Y que se reconvierta este PP de ahora en nombre y ética; que no es que yo quiera que desaparezca, no, sino que vaya a parar, en la historia política de España, al lugar ignominioso que merece. Que se llame Ciudadanos, por ejemplo, tras una OPA amigable y de interés mutuo sobre la inequívoca formación que ahora lleva ese nombre y que se mueve muy bien en esa pavorosa farsa, con oportunismo y alevosía, de querer regenerar España empezando por el PP (¡oh!); o que se ponga PP (B), actualizándolo de manera tal que todos pudiéramos reconocerlo y su brillante ejecutoria no sufriera menoscabo.

Pero que se ilegalice y, en un arrebato de decencia, la propia gente del partido (sus líderes, sus ministros) así lo insten ante el ministerio del Interior y el Registro de Partidos Políticos, si es que no quieren denunciarse ante la Fiscalía Anticorrupción, por ampliar el itinerario judicial y completar el espectáculo tan arduamente marcado.

Que tengo predicado yo que la corrupción es equivalente al golpismo moral, ya que conculca las normas de convivencia democrática y degrada la vida social produciendo atrasos, regresos y subdesarrollos no siempre recuperables. Los políticos inmorales no están legitimados para reivindicar la democracia (como hacen éstos hasta el empacho), por liberal que ésta sea.

Ya señalé a los ignorantes como el primero de los grandes grupos de votantes del PP. Se trata de quienes ni saben ni piensan, y tampoco quieren complicarse la vida analizando lo que les sucede. Y mucho menos lo que le sucede al país. Se incluyen los que, pobres o de escasos recursos, sean o no asalariados, votan sin más a los que son responsables, directos o indirectos, de sus miserias.

Dejé pendiente analizar los otros dos grupos que anuncié. El segundo es el de los adheridos o adictos, es decir, los que votan al PP por homologación de ideas, por su herencia/tradición política (familiar, conservadora), por el carácter de su ocupación (que se considera más relacionada con las ideas liberales o conservadoras), o porque han crecido o estudiado, siendo reacios a que el interés de lo público predomine sobre lo privado€ Se trata del amplio mundo de los negocios, pequeños o grandes, de los propietarios agricultores, de buena parte de los funcionarios y de colectivos de profesionales irremediablemente conservadores, como son la gente de religión, de toga, de armas (con sus siempre llamativas excepciones)€ que ven, saben y aceptan la corrupción, bien porque no les parece tanto, bien porque ellos mismos harían lo mismo de darse el caso. Este grupo abona la inmoralidad política, ´de crucero´, del país, pertinaz a lo largo de siglos, que es parte de nuestra idiosincrasia y, vaya, hasta de nuestra alegría de vivir.
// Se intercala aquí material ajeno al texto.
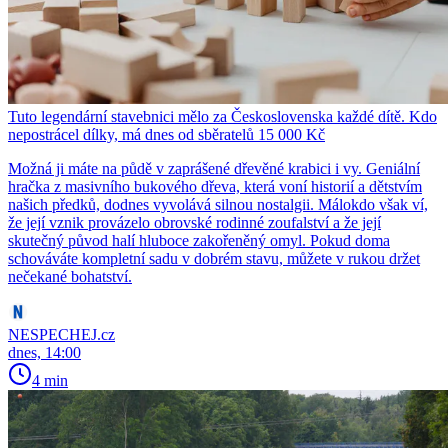
Tuto legendární stavebnici mělo za Československa každé dítě. Kdo
nepostrácel dílky, má dnes od sběratelů 15 000 Kč
Možná ji máte na půdě v zaprášené dřevěné krabici i vy. Geniální
hračka z masivního bukového dřeva, která voní historií a dětstvím
našich předků, dodnes vyvolává silnou nostalgii. Málokdo však ví,
že její vznik provázelo obrovské rodinné zoufalství a že její
skutečný původ halí hluboce zakořeněný omyl. Pokud doma
schováváte kompletní sadu v dobrém stavu, můžete v rukou držet
nečekané bohatství.
NESPECHEJ.cz
dnes, 14:00
4 min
El tercer grupo es el de los interesados, sin más, que pueden ser considerados emanación de los anteriores, pero cuyo rasgo principal es que pertenecen al conjunto de los beneficiarios directos de las políticas conservadoras del PP, participando en su generación no pocas veces. Se trata de los elegidos en procesos electorales o de quienes trabajan o actúan desde los aparatos político u orgánico directamente relacionados con el partido o el Estado en virtud de su identidad política. Es decir, que, entre otros intereses, el económico figura destacadamente, superando a veces (como estamos viendo) el del poder. Por supuesto que este último grupo es aquél en el que campea el corrupto, sea o no militante de carné, al que la densa (y escalofriante) experiencia judicial de los últimos diez años identifica como personaje político o administrativo de altura (caso de los tesoreros del PP).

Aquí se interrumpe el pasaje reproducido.